Pelas suas aulas de História, você fará duas associações ao longínquo ano de 1934: Getúlio Vargas é (re)eleito presidente de forma indireta e promulga uma nova Constituição; Adolf Hitler adota o título de “Führer” (condutor, chefe, em alemão) e dá início ao regime nazista na Alemanha. Fora isso, você pode listar algumas pequenas curiosidades pra falar em mesa de bar: Henry Miller publicou o “obsceno” Trópico de Câncer; Aurora Miranda e André Filho gravaram a marcha “Cidade Maravilhosa”, de olho no carnaval de 1935; nasceram, entre outros, Charles Manson, Rubén Aguirre e Carl Sagan.
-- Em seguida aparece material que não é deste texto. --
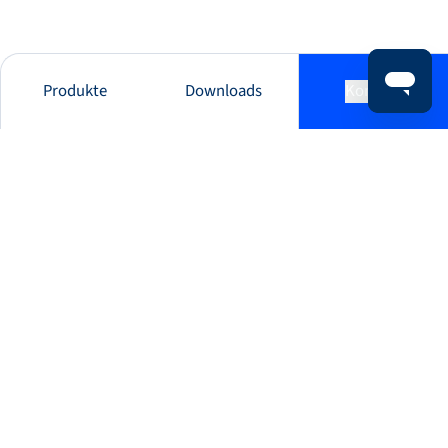
Produkte
Downloads
Kontakt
Era um período de grandes mudanças no Brasil, no mundo, e em todas as esferas da sociedade, inclusive no nicho da “cultura pop”, duzentos anos antes desse termo surgir. Dali a quatro anos, Action Comics #1 chegaria às bancas e o resto nós sabemos. Essa indústria vital se veria de ponta a cabeça, quando a Grande Depressão começava a ficar no passado. Mas, em 1934, quando o New Deal ainda não havia resolvido tudo, o desemprego assolava os Estados Unidos de costa a costa, e o escapismo parecia mais necessário do que nunca.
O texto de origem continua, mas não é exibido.